Trinta anos de Plano Real
Os compradores já podiam comparar os preços, a corrida de gato e rato com os remarcadores quase desapareceu
No último dia 27, o Plano Real completou 30 anos. Começou no dia 1º de março com a Unidade Real de Valor (URV), uma quase moeda que valia 647,50 cruzeiros reais, a moeda titular de então, e que preparou a entrada da nova moeda, o real.
Salários, aposentadorias e contratos foram convertidos imediatamente em URVs. O primeiro objetivo foi pulverizar a chamada inflação inercial.
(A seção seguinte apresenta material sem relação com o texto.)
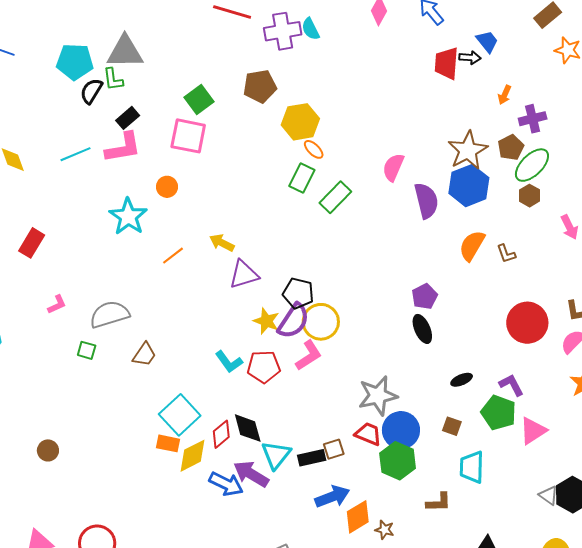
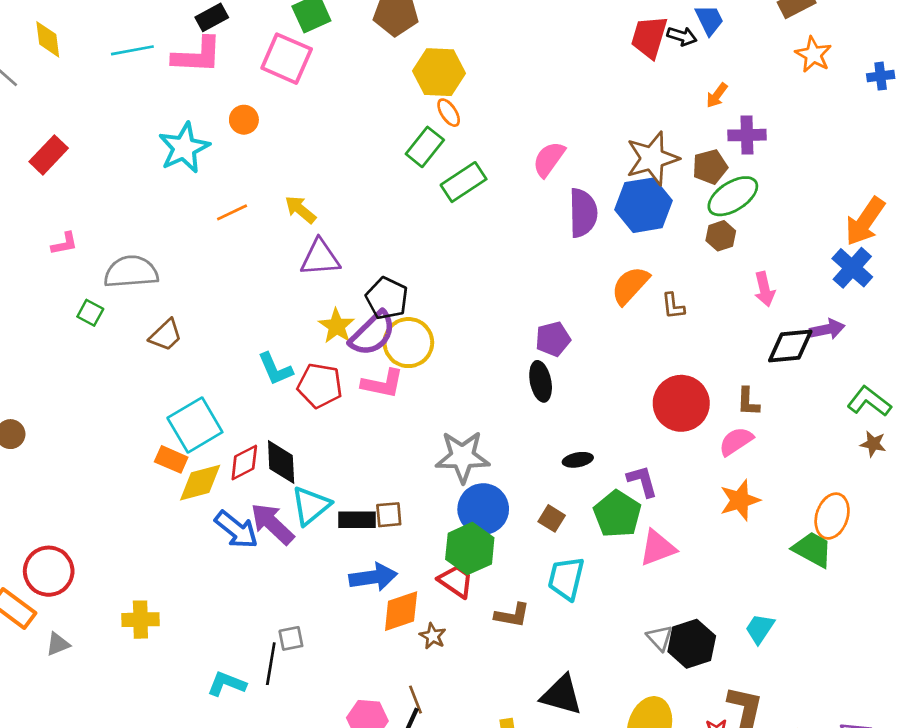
pink L-shape: (309, 355) -> (383, 384), turned 32
red trapezoid: (368, 434) -> (456, 581), moved

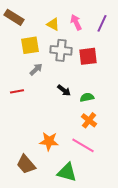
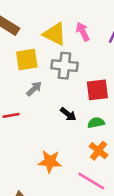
yellow triangle: (53, 24) -> (55, 34), size x1.5
red square: (88, 56) -> (97, 90), moved
orange star: (49, 141) -> (50, 162), moved

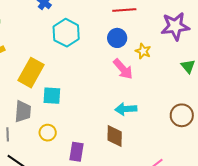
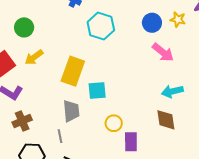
yellow star: (143, 51) -> (178, 20), moved
yellow circle: (48, 133) -> (114, 123), moved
Quatro meses depois, quando todos os preços estavam alinhados entre si, a URV deu lugar ao real.
Essa engenharia monetária foi planejada pelos economistas André Lara Resende e Pérsio Arida e, por isso, foi chamada Plano Larida.
A inflação, que rodava nos 3 mil por cento ao ano, despencou. Como até então os preços mudavam todos os dias, os consumidores haviam perdido a memória de quanto custavam as coisas e só lhes restava a saída de comprar antes que seu salário desvalorizasse mais e os preços disparassem ainda mais.
A partir do real, os compradores já podiam comparar os preços, a corrida de gato e rato com os remarcadores quase desapareceu e houve grande alívio entre a população.
A URV e o real não se limitaram a ser extraordinária sacada técnica, o único plano de estabilização bem-sucedido depois de seis tentativas fracassadas. Foi uma grande proeza política, com importantes consequências, que tem um nome: Fernando Henrique Cardoso (FHC), à época ministro da Fazenda do governo Itamar Franco, que reuniu uma equipe econômica de notáveis.
Itamar chegou a demonstrar certo ciúme quando o sucesso do Plano Real foi mais creditado a FHC do que a ele. Mas acabou por reconhecer os méritos do seu ministro e trabalhou para fazê-lo seu sucessor.
O PT que, na ocasião, contava com emplacar seu presidente Lula da Silva na Presidência da República, fez de tudo para desdenhar o Plano Real entre a população e o eleitor. Seus dirigentes proclamavam que não passava de golpe tecnocrático que viraria fumaça em questão de meses. O então assessor especial para Assuntos Internacionais, Marco Aurélio Garcia, com um linguajar não condizente com sua função, chegou a afirmar que o Plano Real “não passa de um Rolex produzido no Paraguai”.
Mas o povo adorou o real e consagrou com o voto um político que, até então, era considerado um intelectual, mas desconhecido pelo grande público.
As consequências econômicas vieram em seguida. A estabilização da moeda abriu espaço para que os demais fundamentos da economia obtivessem equacionamento necessário, a começar da questão fiscal e da enorme crise da dívida externa. A política de juros foi submetida a metas de inflação. Hoje, apesar dos problemas que ainda existem, o Brasil luta para que a inflação se enquadre na meta de 3% em 12 meses. Enquanto isso, os hermanos da Argentina batalham com uma inflação que hoje está em 254% ao ano.